Women are more likely than men to experience chronic pain, however emerging research into the gender of pain management shows that females are less likely to receive medications and may suffer more as a result. And the medications they do receive sometimes cause more harm than good.
Women are, on average, smaller than men and have a higher percentage of body fat, which means their bodies metabolize drugs differently. Although researchers believe some gender discrimination may be at play, biological disparities sometimes can and should influence how doctors prescribe drugs, scientists say.

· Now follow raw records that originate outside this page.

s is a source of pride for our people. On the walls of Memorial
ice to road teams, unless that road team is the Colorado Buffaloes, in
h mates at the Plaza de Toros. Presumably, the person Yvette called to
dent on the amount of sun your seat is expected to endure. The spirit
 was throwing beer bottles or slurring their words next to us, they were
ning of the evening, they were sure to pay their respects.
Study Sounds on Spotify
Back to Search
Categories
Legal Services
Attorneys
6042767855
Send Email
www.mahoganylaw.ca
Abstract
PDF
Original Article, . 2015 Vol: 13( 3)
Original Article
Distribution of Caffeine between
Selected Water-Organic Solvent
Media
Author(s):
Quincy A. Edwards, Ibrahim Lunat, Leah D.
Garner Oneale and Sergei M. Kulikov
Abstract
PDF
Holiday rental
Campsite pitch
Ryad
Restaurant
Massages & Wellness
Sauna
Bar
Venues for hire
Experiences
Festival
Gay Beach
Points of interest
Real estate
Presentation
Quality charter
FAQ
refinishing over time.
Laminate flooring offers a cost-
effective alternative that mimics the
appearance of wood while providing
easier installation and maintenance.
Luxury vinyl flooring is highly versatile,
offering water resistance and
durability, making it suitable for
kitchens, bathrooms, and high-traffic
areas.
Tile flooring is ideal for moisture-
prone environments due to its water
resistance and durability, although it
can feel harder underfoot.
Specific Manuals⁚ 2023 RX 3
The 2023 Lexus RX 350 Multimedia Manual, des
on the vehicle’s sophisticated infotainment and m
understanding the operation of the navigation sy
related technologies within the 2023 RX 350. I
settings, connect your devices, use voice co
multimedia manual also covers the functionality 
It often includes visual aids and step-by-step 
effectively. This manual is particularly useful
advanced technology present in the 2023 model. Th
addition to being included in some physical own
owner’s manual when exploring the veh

Part of the problem is that women are underrepresented in medical research and so researchers aren’t clear of the differences among genders when drugs come onto the market. However, the medical community is increasingly aware of the issue and federal guidelines are beginning to change.
One change happened in 2013, when the Food and Drug Administration (FDA) recommended cutting doses of the popular sleep drug Ambien for women because they remained drowsier for longer periods of time than men, reports The New York Times. Women take longer to metabolize the drug, and the disparity in biochemistry affects other drugs, too.
Women and men process drugs differently, which means doses should vary by gender, researchers say.
For example, men and women react differently to anesthesia. However, in this case, women need more than men. This complicates the gender of pain management issue because women do not automatically need smaller dosages of every drug; it depends on the type of drug, according to The New York Times.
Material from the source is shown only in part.